[Records from a collection]
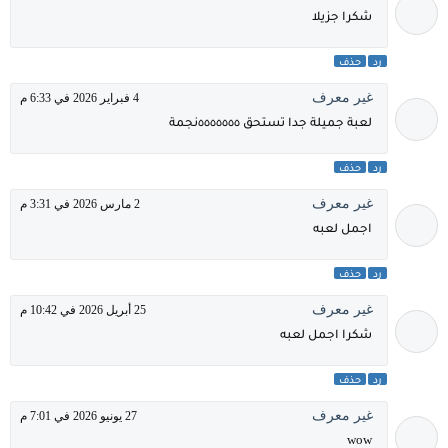
شكرا جزيلا
رد
حذف
غير معرف
4 فبراير 2026 في 6:33 م
لعبة جميلة جدا تستحق ٥٥٥٥٥٥٥نجمة
رد
حذف
غير معرف
2 مارس 2026 في 3:31 م
اجمل لعبه
رد
حذف
غير معرف
25 أبريل 2026 في 10:42 م
شكرا اجمل لعبه
رد
حذف
غير معرف
27 يونيو 2026 في 7:01 م
wow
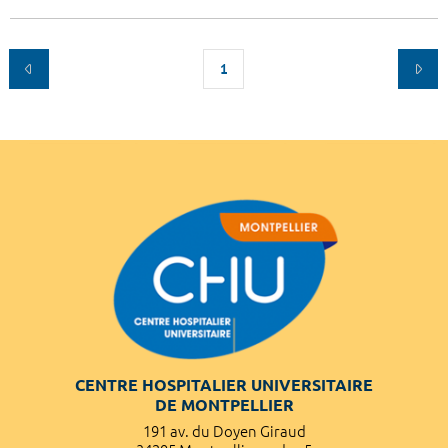
1
CENTRE HOSPITALIER UNIVERSITAIRE
DE MONTPELLIER
191 av. du Doyen Giraud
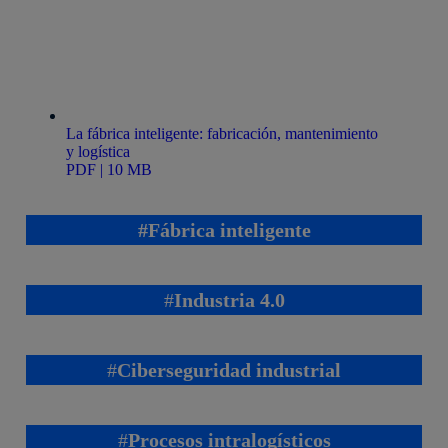
La fábrica inteligente: fabricación, mantenimiento
y logística
PDF | 10 MB
#Fábrica inteligente
#
Industria 4.0
#
Ciberseguridad industrial
#
Procesos intralogísticos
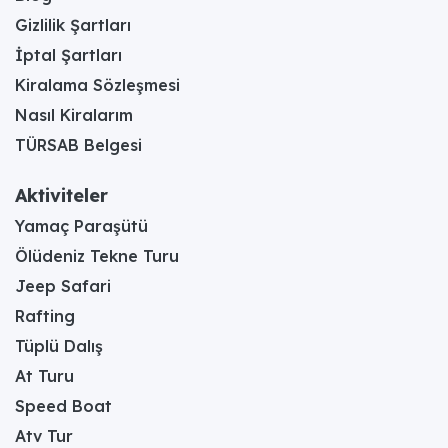
Gizlilik Şartları
İptal Şartları
Kiralama Sözleşmesi
Nasıl Kiralarım
TÜRSAB Belgesi
Aktiviteler
Yamaç Paraşütü
Ölüdeniz Tekne Turu
Jeep Safari
Rafting
Tüplü Dalış
At Turu
Speed Boat
Atv Tur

• _WHAT YOU ARE ASKED TO DO_: Please transcribe all of the records above exactly, leaving out any pictures.

• _EXERCISE RESPONSE_:
شكرا جزيلا
رد
حذف
غير معرف
4 فبراير 2026 في 6:33 م
لعبة جميلة جدا تستحق ٥٥٥٥٥٥٥نجمة
رد
حذف
غير معرف
2 مارس 2026 في 3:31 م
اجمل لعبه
رد
حذف
غير معرف
25 أبريل 2026 في 10:42 م
شكرا اجمل لعبه
رد
حذف
غير معرف
27 يونيو 2026 في 7:01 م
wow
1
CENTRE HOSPITALIER UNIVERSITAIRE
DE MONTPELLIER
191 av. du Doyen Giraud
La fábrica inteligente: fabricación, mantenimiento
y logística
PDF | 10 MB
#Fábrica inteligente
#
Industria 4.0
#
Ciberseguridad industrial
#
Procesos intralogísticos
Gizlilik Şartları
İptal Şartları
Kiralama Sözleşmesi
Nasıl Kiralarım
TÜRSAB Belgesi
Aktiviteler
Yamaç Paraşütü
Ölüdeniz Tekne Turu
Jeep Safari
Rafting
Tüplü Dalış
At Turu
Speed Boat
Atv Tur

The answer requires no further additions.